Taylor v. Commissioner

Kern, /.,

dissenting: Prior to the opinion in the case of Bull v. United States, 295 U. S. 247, there would have been little doubt but that the value of the option or right of decedent’s estate to participate in the earnings of the partnership for 10 years after the death of the decedent partner would have been properly included as a capital asset in the decedent’s gross taxable estate, and only that part of the partnership income received by the estate would be subject to income tax which was in excess of the value of the contractual right or chose in action constituting part of the decedent’s estate. See William P. Blodget, 13 B. T. A. 1243; John F. Degener, Jr., 26 B. T. A. 185; Grahame Wood, 26 B. T. A. 533.

However, the Bull case (which is described by the First Circuit in McClennan v. Commissioner, 131 F. 2d 165, as “a peculiar case on its facts and in the way the case came up”) appears to hold that if the partnership itself has no capital investment and no tangible assets, the contractual right to share in its earnings after the death of a partner can not be considered capital and can not be included at any value in the deceased partner’s gross estate. It should be noted that this conclusion was not necessary to a decision of that case; that it was later referred to somewhat questioningly by the Supreme Court in Uelvervng v. Enright's Estate, 312 U. S. 636, footnote 9; that it was construed by the First Circuit as a conclusion to be strictly limited to its own peculiar facts (McOlennan v. Commissioner, supra); and has been construed by us as not applying to situations where the partnership had any tangible assets (see Estate of Thomas F. Remington, 9 T. C. 99, 107, and Charles F. Coates, 7 T. C. 125.)
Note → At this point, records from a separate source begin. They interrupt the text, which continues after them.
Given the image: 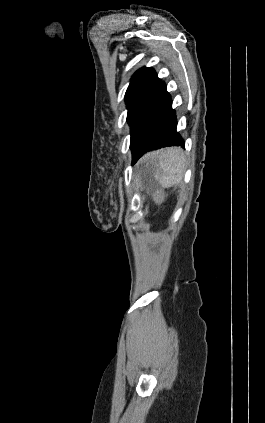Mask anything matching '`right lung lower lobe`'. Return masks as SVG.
I'll use <instances>...</instances> for the list:
<instances>
[{
	"instance_id": "98d812e1",
	"label": "right lung lower lobe",
	"mask_w": 265,
	"mask_h": 423,
	"mask_svg": "<svg viewBox=\"0 0 265 423\" xmlns=\"http://www.w3.org/2000/svg\"><path fill=\"white\" fill-rule=\"evenodd\" d=\"M176 113L172 100L161 82L150 93L131 124V144L134 164L145 152L165 146H183L184 141L176 131Z\"/></svg>"
}]
</instances>
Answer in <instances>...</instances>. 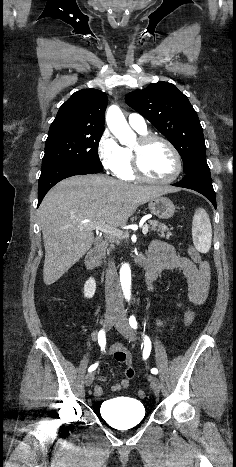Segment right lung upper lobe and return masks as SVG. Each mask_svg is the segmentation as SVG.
Listing matches in <instances>:
<instances>
[{
    "label": "right lung upper lobe",
    "mask_w": 236,
    "mask_h": 467,
    "mask_svg": "<svg viewBox=\"0 0 236 467\" xmlns=\"http://www.w3.org/2000/svg\"><path fill=\"white\" fill-rule=\"evenodd\" d=\"M107 96L97 89L75 92L59 109L52 127L104 130Z\"/></svg>",
    "instance_id": "obj_1"
}]
</instances>
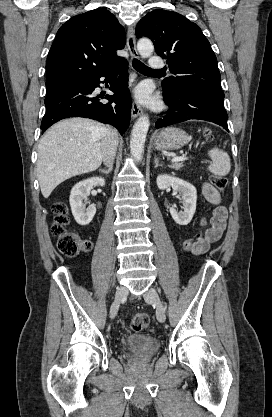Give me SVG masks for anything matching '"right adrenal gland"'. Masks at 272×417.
I'll list each match as a JSON object with an SVG mask.
<instances>
[{
    "mask_svg": "<svg viewBox=\"0 0 272 417\" xmlns=\"http://www.w3.org/2000/svg\"><path fill=\"white\" fill-rule=\"evenodd\" d=\"M100 172L104 173L105 175H108L112 171V166H109L107 169H99Z\"/></svg>",
    "mask_w": 272,
    "mask_h": 417,
    "instance_id": "right-adrenal-gland-1",
    "label": "right adrenal gland"
}]
</instances>
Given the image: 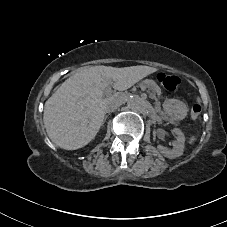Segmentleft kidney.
<instances>
[{
	"label": "left kidney",
	"instance_id": "5707ae66",
	"mask_svg": "<svg viewBox=\"0 0 227 227\" xmlns=\"http://www.w3.org/2000/svg\"><path fill=\"white\" fill-rule=\"evenodd\" d=\"M171 132L177 136V140L173 144V149H168L161 145H159L157 148L160 151V153H162L165 157L169 159H174L183 154L184 147H185L184 145L185 136L179 128H174L171 130Z\"/></svg>",
	"mask_w": 227,
	"mask_h": 227
}]
</instances>
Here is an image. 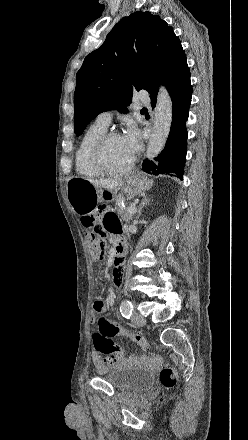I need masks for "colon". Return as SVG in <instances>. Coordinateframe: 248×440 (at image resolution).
Masks as SVG:
<instances>
[{
	"label": "colon",
	"instance_id": "1",
	"mask_svg": "<svg viewBox=\"0 0 248 440\" xmlns=\"http://www.w3.org/2000/svg\"><path fill=\"white\" fill-rule=\"evenodd\" d=\"M103 210L93 208V210L82 218L83 224L91 228L90 244L91 251L95 259H101L105 253V227L102 223ZM99 330L94 334V346L96 350L105 355L110 365L118 366L126 361V357L122 348L115 343L111 337L115 335L123 336L134 341L145 349L149 348L146 338L122 326H119L104 317L99 319ZM160 381L166 388H172L176 385L178 376L172 367H164L161 369Z\"/></svg>",
	"mask_w": 248,
	"mask_h": 440
}]
</instances>
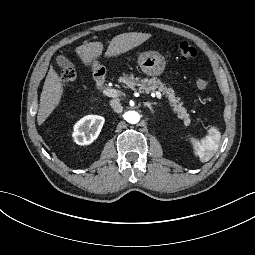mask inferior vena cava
Segmentation results:
<instances>
[{"mask_svg": "<svg viewBox=\"0 0 255 255\" xmlns=\"http://www.w3.org/2000/svg\"><path fill=\"white\" fill-rule=\"evenodd\" d=\"M110 105L117 113H121L123 111L121 103L116 99L110 100Z\"/></svg>", "mask_w": 255, "mask_h": 255, "instance_id": "602c4592", "label": "inferior vena cava"}]
</instances>
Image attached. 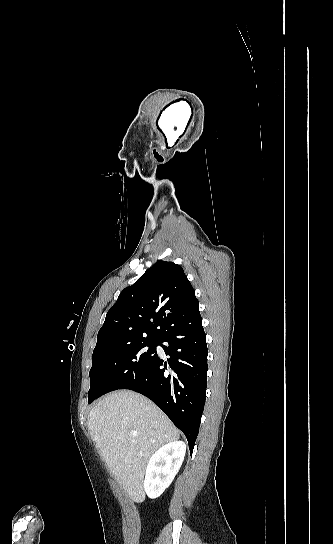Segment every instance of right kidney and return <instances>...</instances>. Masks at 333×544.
Returning <instances> with one entry per match:
<instances>
[{
  "instance_id": "obj_1",
  "label": "right kidney",
  "mask_w": 333,
  "mask_h": 544,
  "mask_svg": "<svg viewBox=\"0 0 333 544\" xmlns=\"http://www.w3.org/2000/svg\"><path fill=\"white\" fill-rule=\"evenodd\" d=\"M185 452V443L174 441L163 445L152 455L144 480V489L149 498L159 497L172 483L183 463Z\"/></svg>"
}]
</instances>
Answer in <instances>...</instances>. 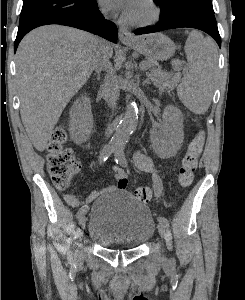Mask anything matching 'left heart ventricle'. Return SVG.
Listing matches in <instances>:
<instances>
[{
	"label": "left heart ventricle",
	"mask_w": 245,
	"mask_h": 300,
	"mask_svg": "<svg viewBox=\"0 0 245 300\" xmlns=\"http://www.w3.org/2000/svg\"><path fill=\"white\" fill-rule=\"evenodd\" d=\"M151 15V10L144 0H139L134 7L129 19L134 20H144L149 18Z\"/></svg>",
	"instance_id": "left-heart-ventricle-1"
}]
</instances>
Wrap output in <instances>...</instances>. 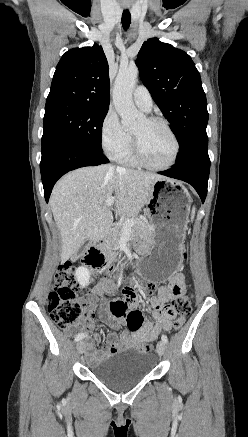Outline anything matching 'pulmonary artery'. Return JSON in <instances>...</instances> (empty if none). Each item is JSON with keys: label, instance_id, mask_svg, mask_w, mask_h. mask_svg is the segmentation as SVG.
I'll list each match as a JSON object with an SVG mask.
<instances>
[{"label": "pulmonary artery", "instance_id": "pulmonary-artery-1", "mask_svg": "<svg viewBox=\"0 0 248 437\" xmlns=\"http://www.w3.org/2000/svg\"><path fill=\"white\" fill-rule=\"evenodd\" d=\"M134 103L145 112H149L152 109L153 100L144 86H137L133 91Z\"/></svg>", "mask_w": 248, "mask_h": 437}]
</instances>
In the instant report it is found as a fact that “capital and tangible assets were not of importance to the creation and retention of partnership business.” The inference is that some capital and tangible assets existed. The parties themselves have considered the Bull case as not applicable in that the value of the option was included in decedent’s gross estate for estate tax purposes at a figure of $140,000.

I am loathe to conclude that this right which was valued at this amount for estate tax purposes did not constitute “a capital asset which it received from the decedent,” and am unwilling to agree that we are forced to this conclusion by the Bull case.